◆ **Instructions to follow**
Hunt through the lines below for the string "marked" and copy each one that has it.

Stored records
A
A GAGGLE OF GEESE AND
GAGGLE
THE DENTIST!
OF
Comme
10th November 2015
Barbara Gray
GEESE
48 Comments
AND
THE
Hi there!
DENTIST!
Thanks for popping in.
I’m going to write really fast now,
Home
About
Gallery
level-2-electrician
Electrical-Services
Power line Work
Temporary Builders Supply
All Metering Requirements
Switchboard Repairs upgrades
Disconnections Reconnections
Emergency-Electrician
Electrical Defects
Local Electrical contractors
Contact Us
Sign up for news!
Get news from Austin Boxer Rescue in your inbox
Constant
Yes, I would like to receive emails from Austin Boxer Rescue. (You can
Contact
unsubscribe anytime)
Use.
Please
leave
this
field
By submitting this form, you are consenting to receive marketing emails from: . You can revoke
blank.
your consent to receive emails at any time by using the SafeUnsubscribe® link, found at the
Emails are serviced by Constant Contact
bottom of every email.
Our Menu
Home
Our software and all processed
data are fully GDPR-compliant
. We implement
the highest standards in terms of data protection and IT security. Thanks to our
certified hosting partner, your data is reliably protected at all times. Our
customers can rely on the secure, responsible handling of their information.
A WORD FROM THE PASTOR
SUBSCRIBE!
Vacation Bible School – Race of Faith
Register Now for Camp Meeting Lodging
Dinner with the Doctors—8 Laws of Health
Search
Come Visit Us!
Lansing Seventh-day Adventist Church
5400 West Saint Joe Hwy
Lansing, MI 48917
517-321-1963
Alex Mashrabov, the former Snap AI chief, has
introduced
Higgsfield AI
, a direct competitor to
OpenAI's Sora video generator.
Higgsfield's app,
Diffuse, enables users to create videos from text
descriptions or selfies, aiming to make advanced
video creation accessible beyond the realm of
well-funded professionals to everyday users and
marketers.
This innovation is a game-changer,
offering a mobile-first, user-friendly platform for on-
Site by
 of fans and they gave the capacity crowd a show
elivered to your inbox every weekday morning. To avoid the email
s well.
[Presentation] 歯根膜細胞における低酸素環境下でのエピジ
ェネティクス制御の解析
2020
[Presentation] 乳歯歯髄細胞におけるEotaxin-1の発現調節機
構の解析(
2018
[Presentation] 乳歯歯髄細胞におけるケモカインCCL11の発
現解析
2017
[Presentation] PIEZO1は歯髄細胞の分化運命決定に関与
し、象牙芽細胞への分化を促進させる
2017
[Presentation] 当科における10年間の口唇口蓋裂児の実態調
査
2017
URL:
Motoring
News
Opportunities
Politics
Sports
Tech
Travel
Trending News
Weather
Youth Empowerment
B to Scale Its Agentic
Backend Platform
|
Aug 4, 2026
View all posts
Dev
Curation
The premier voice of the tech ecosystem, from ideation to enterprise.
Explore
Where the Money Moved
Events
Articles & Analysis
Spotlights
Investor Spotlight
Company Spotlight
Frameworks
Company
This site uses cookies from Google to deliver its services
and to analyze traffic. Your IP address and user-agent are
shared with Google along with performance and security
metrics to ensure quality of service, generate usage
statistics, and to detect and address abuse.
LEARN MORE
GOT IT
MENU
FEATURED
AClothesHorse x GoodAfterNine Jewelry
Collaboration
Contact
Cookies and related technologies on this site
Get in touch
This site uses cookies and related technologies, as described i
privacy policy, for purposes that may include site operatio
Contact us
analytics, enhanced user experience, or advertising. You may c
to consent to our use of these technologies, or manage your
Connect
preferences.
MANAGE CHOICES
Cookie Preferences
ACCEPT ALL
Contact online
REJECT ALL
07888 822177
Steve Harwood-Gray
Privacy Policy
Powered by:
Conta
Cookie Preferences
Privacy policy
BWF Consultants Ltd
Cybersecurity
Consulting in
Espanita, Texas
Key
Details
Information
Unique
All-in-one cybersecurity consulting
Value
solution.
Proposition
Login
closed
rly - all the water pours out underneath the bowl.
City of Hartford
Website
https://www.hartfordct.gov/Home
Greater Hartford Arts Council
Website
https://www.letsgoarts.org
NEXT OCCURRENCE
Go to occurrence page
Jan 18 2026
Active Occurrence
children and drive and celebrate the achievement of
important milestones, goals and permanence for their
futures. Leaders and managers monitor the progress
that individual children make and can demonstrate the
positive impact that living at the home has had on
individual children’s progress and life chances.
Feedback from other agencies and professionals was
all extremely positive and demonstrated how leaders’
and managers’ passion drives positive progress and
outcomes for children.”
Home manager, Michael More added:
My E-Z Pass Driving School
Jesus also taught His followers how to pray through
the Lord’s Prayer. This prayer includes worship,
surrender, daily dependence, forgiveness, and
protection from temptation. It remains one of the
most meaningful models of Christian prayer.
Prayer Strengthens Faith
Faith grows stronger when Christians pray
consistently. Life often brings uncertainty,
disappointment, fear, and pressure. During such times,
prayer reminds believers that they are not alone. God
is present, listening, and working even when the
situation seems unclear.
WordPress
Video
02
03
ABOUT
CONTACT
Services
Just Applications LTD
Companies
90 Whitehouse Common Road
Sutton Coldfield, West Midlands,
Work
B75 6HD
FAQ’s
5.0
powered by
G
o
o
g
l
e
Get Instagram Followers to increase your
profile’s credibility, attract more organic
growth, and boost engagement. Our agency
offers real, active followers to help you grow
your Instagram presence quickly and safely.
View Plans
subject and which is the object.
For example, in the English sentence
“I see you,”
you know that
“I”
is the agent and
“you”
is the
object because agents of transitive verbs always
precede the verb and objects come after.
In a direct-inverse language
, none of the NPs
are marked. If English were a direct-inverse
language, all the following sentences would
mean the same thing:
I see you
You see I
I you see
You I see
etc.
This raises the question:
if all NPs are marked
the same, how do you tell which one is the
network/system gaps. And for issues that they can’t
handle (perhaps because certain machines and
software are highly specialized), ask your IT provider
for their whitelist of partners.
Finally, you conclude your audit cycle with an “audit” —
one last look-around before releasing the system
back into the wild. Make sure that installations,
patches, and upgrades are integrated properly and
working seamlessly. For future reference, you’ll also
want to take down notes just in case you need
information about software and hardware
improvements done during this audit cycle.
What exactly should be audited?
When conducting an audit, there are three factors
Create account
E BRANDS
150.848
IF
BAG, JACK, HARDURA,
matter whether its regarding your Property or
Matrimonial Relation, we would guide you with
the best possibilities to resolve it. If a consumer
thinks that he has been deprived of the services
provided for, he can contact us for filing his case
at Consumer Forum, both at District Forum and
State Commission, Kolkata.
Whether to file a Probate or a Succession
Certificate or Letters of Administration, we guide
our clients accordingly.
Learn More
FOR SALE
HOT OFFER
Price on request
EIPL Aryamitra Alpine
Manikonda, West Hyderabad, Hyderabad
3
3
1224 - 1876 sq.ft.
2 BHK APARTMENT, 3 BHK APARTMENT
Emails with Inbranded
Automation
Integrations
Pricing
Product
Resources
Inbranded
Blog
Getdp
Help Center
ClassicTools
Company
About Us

◆ **Result for this task**
are marked. If English were a direct-inverse
if all NPs are marked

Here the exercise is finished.